"Reamde" and Why

When you finish a Neal Stephenson book, you feel like you’ve really accomplished something, except you also sometimes feel like you’ve taken a very long Greyhound bus ride and you’re mostly very tired. So, about 30 days after its release, I have finally gotten through the 1056 pages of Reamde, which is his novel about how a computer virus messed up a credit card scam and a video game, which upset the Russian mob which then intruded upon a terror cell, drawing everyone into a giant international mess. The great stuff is so terrific! Particularly the asides, the thoughts on how minds work, on how the modern world treats us, and all that very “now” stuff.
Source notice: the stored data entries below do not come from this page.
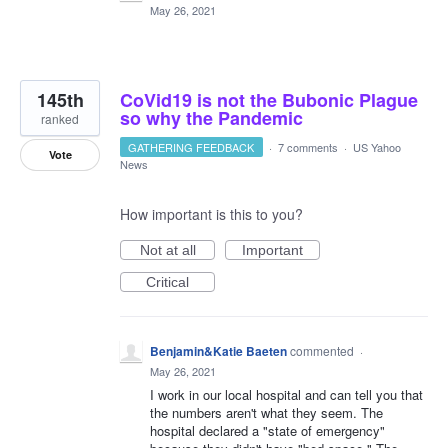
May 26, 2021
145th
CoVid19 is not the Bubonic Plague
so why the Pandemic
ranked
GATHERING FEEDBACK
·
7 comments
·
US Yahoo
Vote
News
How important is this to you?
Not at all
Important
Critical
Benjamin&Katie Baeten
commented
·
May 26, 2021
I work in our local hospital and can tell you that
the numbers aren't what they seem. The
hospital declared a "state of emergency"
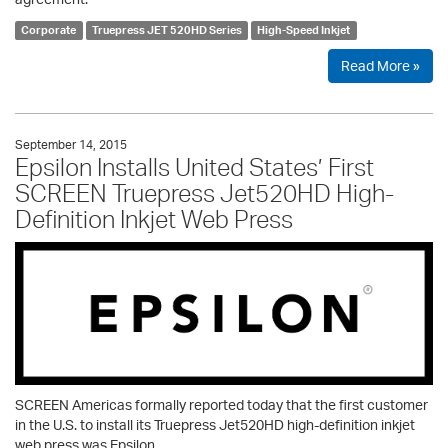
Corporate
Truepress JET 520HD Series
High-Speed Inkjet
Read More »
September 14, 2015
Epsilon Installs United States’ First
SCREEN Truepress Jet520HD High-
Definition Inkjet Web Press
SCREEN Americas formally reported today that the first customer
in the U.S. to install its Truepress Jet520HD high-definition inkjet
web press was Epsilon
For instance this, in Seattle.

Right?????

And then the action — and this book is 70% action with, as most have noted, great attention to the mechanisms of very specific firearms! — goes from exciting and scary and weird to fairly trudging. There is a really rather interminable part about 2/3rds of the way in, when time stops making sense, and everyone is on planes or containerships or flying back and forth senselessly across the Atlantic, and some amount of days or weeks go by, and he recounts this in methodical, exacting detail, and you have to ask: why? Is it a meta-commentary? Is it an exercise? Is it a comment on mundanity? Is it simple OCD? No idea! In the end, I still love Neal Stephenson, as always, and don’t totally understand why he does what he does, which is better than the alternative I suppose, and also kind of I’d really like a shower and a nap. Mostly I am saying this because: if anyone can fill me in on rationale for this sort of writing, I’d love it.